Page 55 of Adoring Delaney

“Oh. You remember Natalie?” she asked.

“Who?”

“The woman from last night. The one who just moved here?”

Fuck. I was hoping that wasn’t the Natalie she meant.

“Yeah.”

“I ran into her at the grocery store.”

Cold seeped into my bones.

“Come again?”

“She was at the grocery store. I stopped and chatted with her for a few minutes. She seems really nice, if not a little lost being in a new city with no friends or family. I gave her my number and—”

“You did what?”

“Jeeze, Carter, keep your pants on. What’s the big deal? She’s nice. And she doesn’t know anyone.”

I’d meant to run the license plate of the car Natalie had gotten into last night, but work had been busy and it slipped my mind. I’d remember to do that tomorrow.

“It’s not safe giving out your number to people.”

“Seriously? She’s a lonely woman, not a serial killer.”

“You don’t know that.”

“You’re worse than my dad. I didn’t think it was possible for anyone to outdo him on the crazy scale but you’ve done the impossible and just became the mayor of Crazy Town. Both of you see danger around every corner and neither of you understand what it does to us normal people who just want to live our lives.”

Damn, she was funny. But this was serious so I wasn’t going to tell her that her commentary was hilarious.

“What does trying to keep you safe do to you?”

“It scares me.”

“That’s good.”

“No, it’s not, Carter,” she huffed. “Do you know how many times I turned down invitations to concerts because Dad had told me how dangerous it is to be in a crowd that size if there was a terrorist attack? Or how many times I didn’t go to the water park because Uncle Levi told us there’d be no place to hide if there was an active shooter? And do not get me started on being scared shitless while in college after your dad gave me sex trafficking statistics. You all think you’re protecting me, and I think you believe you are. But what you’re doing is paralyzing me with fear. I don’t do things I want to do because, like you all, now all I see is danger. I can’t live life like that.

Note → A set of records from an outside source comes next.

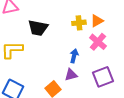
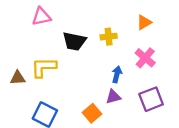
orange triangle: (97, 21) -> (144, 22), moved
yellow cross: (79, 23) -> (109, 37), moved

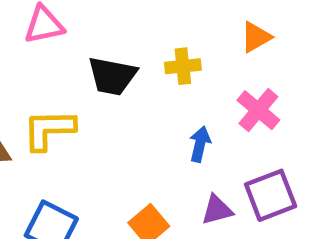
purple triangle: (113, 97) -> (217, 210), moved

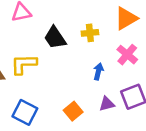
orange triangle: (256, 37) -> (126, 18), size x1.5
black trapezoid: (112, 76) -> (55, 38), turned 45

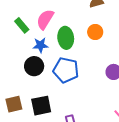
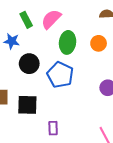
blue star: (40, 45) -> (12, 41), moved

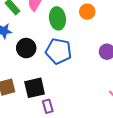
purple rectangle: (53, 128) -> (48, 106), moved

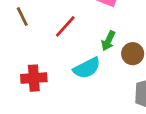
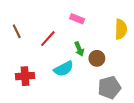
green arrow: (108, 41) -> (79, 49), turned -48

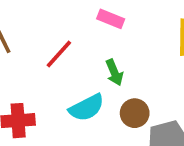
brown circle: (97, 58) -> (135, 113), moved

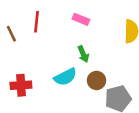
red line: (59, 54) -> (37, 22), moved, turned -36

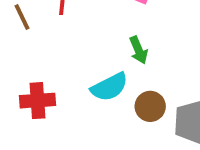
brown circle: (97, 80) -> (150, 106), moved

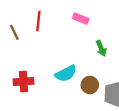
green arrow: (139, 50) -> (101, 48), moved

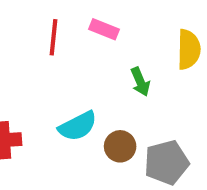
red line: (38, 21) -> (53, 37), moved

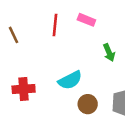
brown circle: (120, 146) -> (88, 104), moved

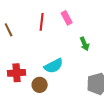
pink rectangle: (86, 20) -> (67, 18), turned 40
brown circle: (88, 104) -> (40, 85), moved

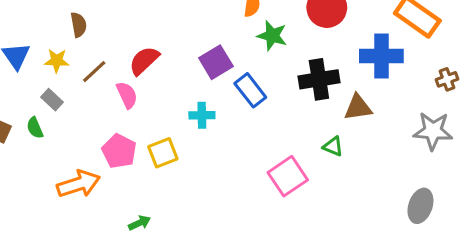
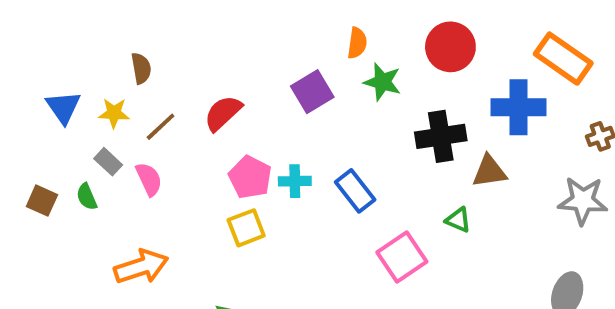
purple square: (216, 62) -> (312, 92), moved
blue rectangle: (250, 90) -> (355, 191), moved
pink semicircle: (127, 95) -> (149, 179), moved
pink pentagon: (119, 151) -> (250, 177), moved

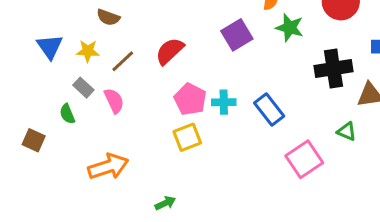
brown semicircle: (141, 68) -> (108, 17), turned 120
brown square: (42, 201) -> (34, 140), moved

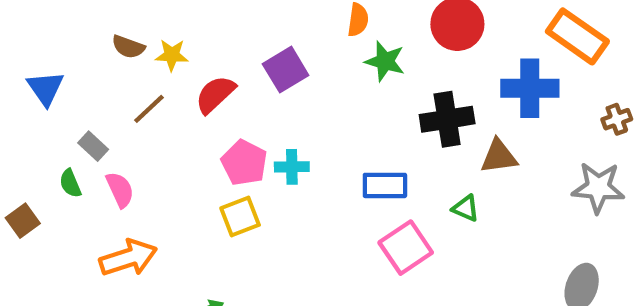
purple square: (237, 35) -> (286, 70), moved
yellow star: (88, 51) -> (172, 55), moved
pink semicircle: (114, 101) -> (120, 190), moved
blue rectangle: (269, 110) -> (385, 185), moved, turned -52
brown square: (34, 140) -> (23, 221), turned 30

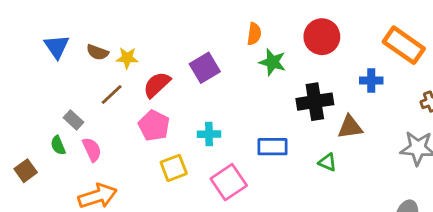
blue triangle: (45, 88) -> (57, 47), moved
blue cross: (530, 88) -> (371, 80), size x0.6
pink pentagon: (244, 163) -> (154, 126), moved
pink square: (406, 248) -> (229, 182), moved

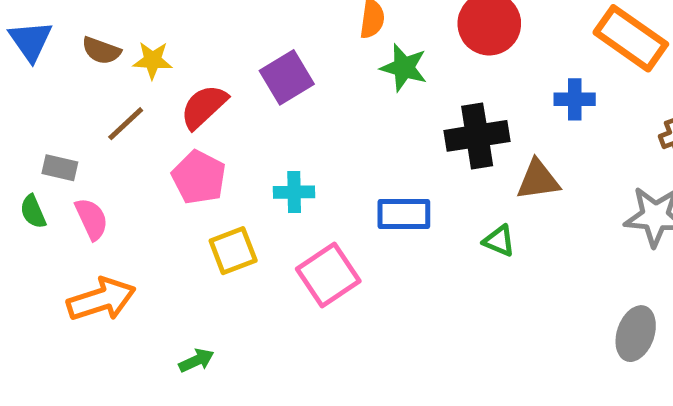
gray rectangle: (74, 120) -> (60, 168), turned -30

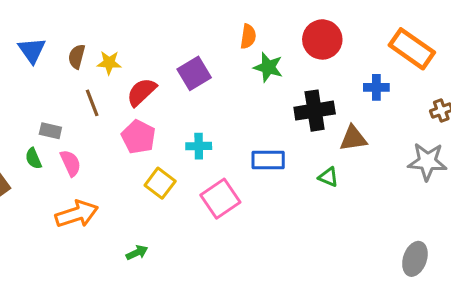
brown semicircle: (101, 51) -> (77, 56), turned 85
brown line: (126, 124) -> (92, 103), turned -68
yellow square: (233, 251) -> (160, 183), turned -32
gray ellipse: (636, 334) -> (415, 259), moved

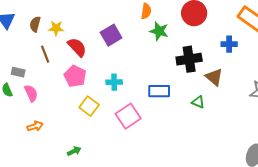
red semicircle: (142, 92) -> (77, 47), turned 90
brown triangle: (353, 138) -> (214, 77), turned 48
orange arrow: (77, 214) -> (35, 126), size x0.6

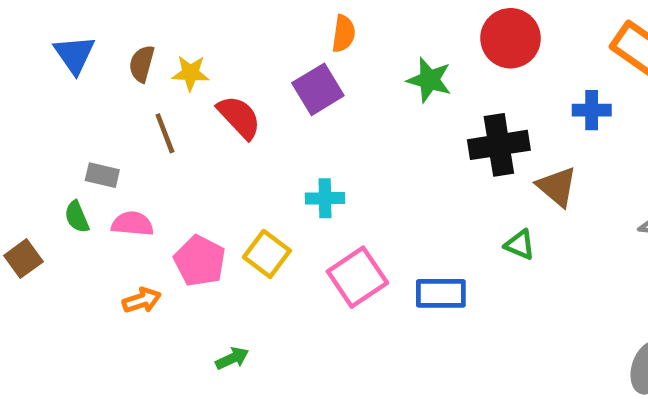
orange semicircle: (146, 11) -> (344, 34), moved
pink pentagon: (75, 76) -> (200, 261), moved
blue rectangle: (159, 91) -> (441, 293), moved
pink semicircle: (31, 93) -> (132, 224), turned -60

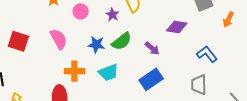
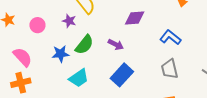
orange cross: (74, 71) -> (21, 83), moved

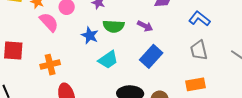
green semicircle: (84, 45) -> (114, 26), turned 55
blue star: (61, 54) -> (90, 35), turned 30
pink semicircle: (23, 57) -> (49, 22), moved

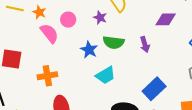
purple arrow: (145, 26) -> (145, 44), turned 42
blue rectangle: (151, 56) -> (154, 89), moved

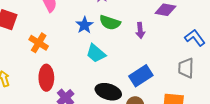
cyan trapezoid: (106, 75) -> (96, 53), turned 60
orange cross: (47, 76) -> (39, 43), turned 30

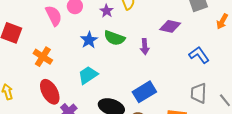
cyan trapezoid: (96, 53) -> (88, 75), moved, turned 105
gray trapezoid: (186, 68) -> (199, 93), moved
red ellipse: (46, 78) -> (50, 92), turned -30

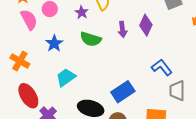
purple diamond: (170, 26) -> (146, 25), turned -75
blue star: (89, 40) -> (54, 43), moved
purple arrow: (145, 47) -> (122, 29), moved
blue L-shape: (199, 55) -> (162, 67), moved

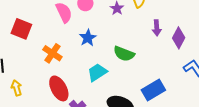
purple diamond: (146, 25) -> (179, 38), moved
green semicircle: (91, 39) -> (124, 54), moved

“Natalie is harmless. And if she turns out to be nutty, what’s the worst she can do? Call me to death? It’s a phone number. I didn’t invite her to move in with us.”

It was the last part of her sentence that calmed me.

Move in with us.

So I gave in. Though I was still running this Natalie person and if she turned out to be nutty Delaney wouldn’t have to worry about the woman. I’d set her ass on the first plane back to wherever she’d come from. And I’d bet it wasn’t Chicago.

“You’re right, Laney. Sorry. There’s a huge difference between being smart and aware and scared and not leaving your house. I’ll have a mind to that, but I need you to promise me, you’ll be watchful and listen to your instincts. There are people—”

“I know what kind of people are lurking, Carter,” she snapped and I closed my mouth.

Laney pulled into her driveway and I decided to change the subject.

“Do I have time to take a quick shower before I help you with dinner?”

“It’s made. All I have to do is put the lasagna in the oven. Everything else is done.”